Der internationale Boykott gegen die Hamas-Regierung hat zumindest zum Beginn der erbitterten Fehde zwischen Fatah und Hamas beigetragen, die 2007 in offener Gewalt mündete. Hamas übernahm den Gazastreifen, die Fatah kontrolliert seither die Westbank, de facto gibt es zwei Regierungen. Im Rahmen eines Versöhnungsprozesses gab es zwar mehrere Absichtserklärungen und Abkommen, aber keine realen Fortschritte. Sämtliche Amtszeiten aller gewählten palästinensischen Organe sind mittlerweile abgelaufen. Präsident Abbas ist seit Januar 2009 ohne Mandat der Wähler.
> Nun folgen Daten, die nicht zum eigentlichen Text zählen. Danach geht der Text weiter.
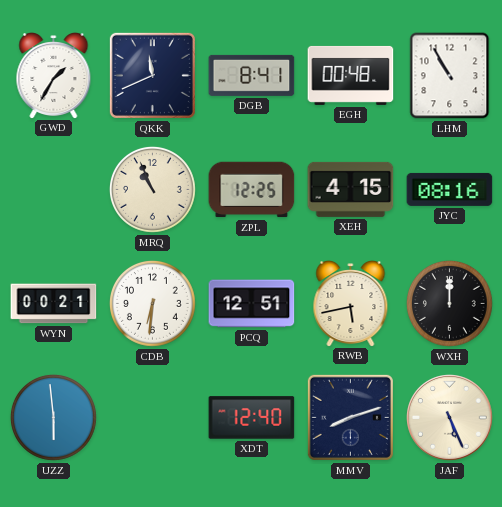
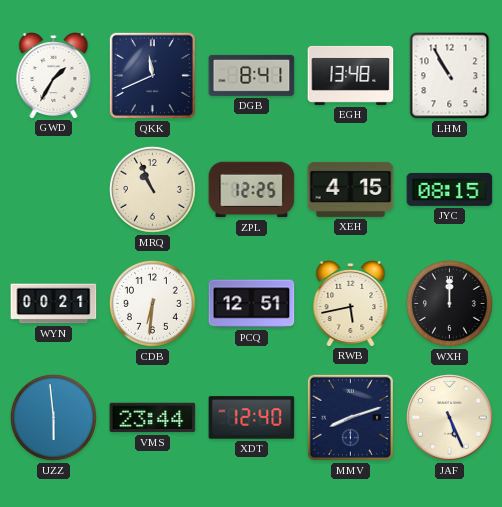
EGH: 00:48 -> 13:48
JYC: 08:16 -> 08:15
VMS: none -> 23:44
Die Hamas erkennt deshalb offiziell Aziz Dweik als Präsidenten an, der 2006 zum Präsidenten des Legislativrates gewählt wurde. Aber der tritt seinerseits seit 2007 nicht mehr zusammen, mehrere Parlamentarier sind noch immer in Haft, und im Januar 2010 lief die Legislaturperiode endgültig ab.

Hohe Wahlbeteiligung

Politische Legitimität ist Mangelware in Palästina. Dass die Lokalwahlen daran nichts ändern können, war klar. Sie waren mehrmals verschoben worden, um die erstmalige Durchführung seit 2004 und 2005 in Westbank und Gazastreifen einvernehmlich zu ermöglichen. Aufgrund fehlender Fortschritte im Versöhnungsprozess verfügte Präsident Abbas schließlich die einseitige Durchführung in der Westbank, zum Ärger der Hamas, die ihren Boykott erklärte.

Wahllokal in der Westbank; Foto: René Wildangel
"Dass sich die Palästinenserinnen und Palästinenser an den Wahlen beteiligt haben, zeigt nicht weniger als ihren Willen nach Selbstbestimmung und ist ein Indikator für die Suche nach politischen Alternativen", meint René Wildangel.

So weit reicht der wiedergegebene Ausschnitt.